2021:09 Mechanisms important for material modelling in weld residual stress analysis

SSM perspective

Background

The prediction of weld residual stresses (WRS) is very complex as many mechanisms and phenomena influence the development of WRS during welding. For accurate prediction, the constitutive material models used are essential and must be able to describe the material response of the weldment constituents. For example, selection of a material model should only depend on material behaviour and not on other parameters, mechanisms or modelling techniques. Thus, before constitutive models for welding simulations can be further developed, the interaction between all essential mechanisms and phenomena influencing WRS, and their respective impact on WRS, must be understood.

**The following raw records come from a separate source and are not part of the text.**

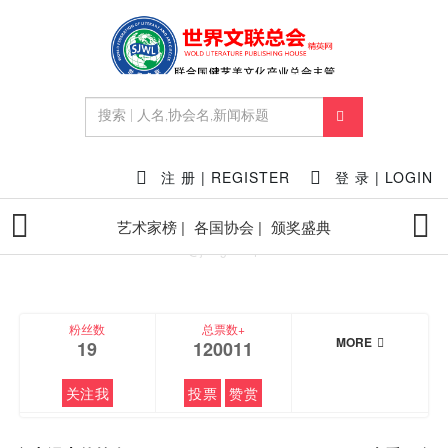
FEATURED
注 册 | REGISTER
登 录 | LOGIN
艺术家榜 |
各国协会 |
颁奖盛典
岛中漫士
@jiangxiaoqi
粉丝数
总票数+
MORE
19
120011
关注我
投票
赞赏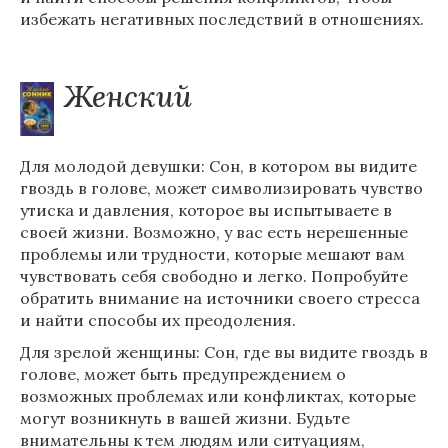
избежать негативных последствий в отношениях.
Женский
Для молодой девушки: Сон, в котором вы видите
гвоздь в голове, может символизировать чувство
утиска и давления, которое вы испытываете в
своей жизни. Возможно, у вас есть нерешенные
проблемы или трудности, которые мешают вам
чувствовать себя свободно и легко. Попробуйте
обратить внимание на источники своего стресса
и найти способы их преодоления.
Для зрелой женщины: Сон, где вы видите гвоздь в
голове, может быть предупреждением о
возможных проблемах или конфликтах, которые
могут возникнуть в вашей жизни. Будьте
внимательны к тем людям или ситуациям,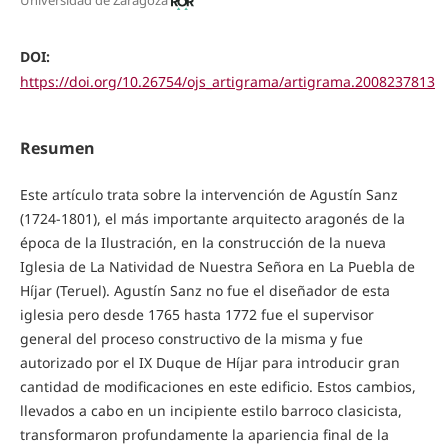
Universidad de Zaragoza
DOI:
https://doi.org/10.26754/ojs_artigrama/artigrama.2008237813
Resumen
Este artículo trata sobre la intervención de Agustín Sanz
(1724-1801), el más importante arquitecto aragonés de la
época de la Ilustración, en la construcción de la nueva
Iglesia de La Natividad de Nuestra Señora en La Puebla de
Híjar (Teruel). Agustín Sanz no fue el diseñador de esta
iglesia pero desde 1765 hasta 1772 fue el supervisor
general del proceso constructivo de la misma y fue
autorizado por el IX Duque de Híjar para introducir gran
cantidad de modificaciones en este edificio. Estos cambios,
llevados a cabo en un incipiente estilo barroco clasicista,
transformaron profundamente la apariencia final de la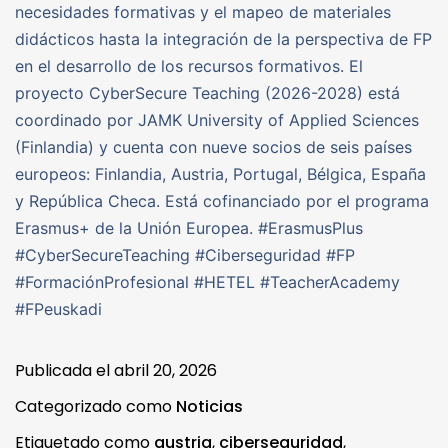
necesidades formativas y el mapeo de materiales
didácticos hasta la integración de la perspectiva de FP
en el desarrollo de los recursos formativos. El
proyecto CyberSecure Teaching (2026-2028) está
coordinado por JAMK University of Applied Sciences
(Finlandia) y cuenta con nueve socios de seis países
europeos: Finlandia, Austria, Portugal, Bélgica, España
y República Checa. Está cofinanciado por el programa
Erasmus+ de la Unión Europea. #ErasmusPlus
#CyberSecureTeaching #Ciberseguridad #FP
#FormaciónProfesional #HETEL #TeacherAcademy
#FPeuskadi
Publicada el
abril 20, 2026
Categorizado como
Noticias
Etiquetado como
austria
,
ciberseguridad
,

The present study aims to investigate mechanisms and phenomena related to welding and WRS. The purpose is to understand which mechanisms and phenomena that need to be considered for reliable predictions and how this knowledge should be taken into account in the material modelling.

Results

Mechanisms and phenomena are explained and their development of WRS during welding are studied. Consequently, some mechanisms and phenomena are pointed out as more important than other for how WRS develop. To improve knowledge and accuracy in WRS predictions some mechanisms and phenomena need to be further investigated.

Relevance

The work has increased the understanding for how mechanisms and phenomena influence the development of WRS. Moreover, the increased knowledge can lead to improved material models and accordingly more reliable predictions of WRS

Need for further research

High temperature mechanisms as recovery, recrystallization and creep are modelled by use of an annealing function. Today, a binary function where full annealing occurs when the temperature exceeds a predefined temperature is used. However, experimental data suggests that annealing should occur within a specific temperature span. An improved annealing function is further investigated in research project SSM2018-5270.